Leave aside the fact that the moral case for armed resistance in Tibet is as strong as it was in France under German occupation. There are many steps an independence movement can take that fall short of violence, measures such as strikes or boycotts. The Dalai Lama has thrown himself into none of these, which are all at odds with loving one’s enemy. This approach is reinforced by his Western admirers, who are drawn to the myth of Tibet as an unarmed society (even though Tibet has fought armies from Mongolia, Nepal and Britain). The overall effect of his staunchest Western fans therefore has been to reward and perpetuate an approach to Tibetan independence that has no hope of ever succeeding.

To be fair, his Holiness has begun to admit as much. “I have to accept failure; things are not improving in Tibet,” he said last November, acknowledging the “death sentence” Tibetans continue to face under Chinese rule. His supporters stress the awareness he brings to the Tibetan cause and the anger Chinese officials express whenever the Dalai Lama receives an audience with a Western leader. But after a certain point, awareness has to give way to action.

Slowly, another political faction is taking form. As one young Tibetan who has spent his entire life in exile in India said in March, “We do not get anything from China. So some young people want to go to a little bit of violence—not to kill anyone but to do something so that China knows they will actively [resist].” Such a view is in keeping with the position of the Tibetan Youth Congress, which stands for “the total independence of Tibet even at the cost of one’s life.” If progress is to ever be made on Tibet, these approaches need to be taken seriously. But that can only happen if the Dalai Lama steps aside as a political leader, and lets a new generation take over.

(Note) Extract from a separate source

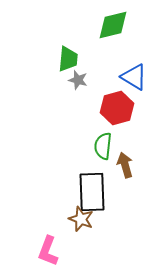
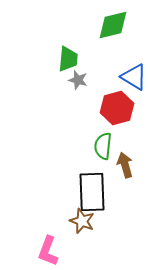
brown star: moved 1 px right, 2 px down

First, however, public perception of the Dalai Lama needs to change. As it stands, when people turn their attention to him, they do so in the spirit of answering John Lennon’s call to “turn off your mind, relax, and float downstream.” The outcome of this lazy attitude is to reinforce the Dalai Lama’s leadership and his counterproductive efforts to free his people. The basic problem was summed up by the Dalai Lama himself when he stated, “I find no contradiction at all between politics and religion.” So long as the Dalai Lama is regarded as a figure of both spiritual and political liberation, his efforts to make the first goal happen will ensure the second never does.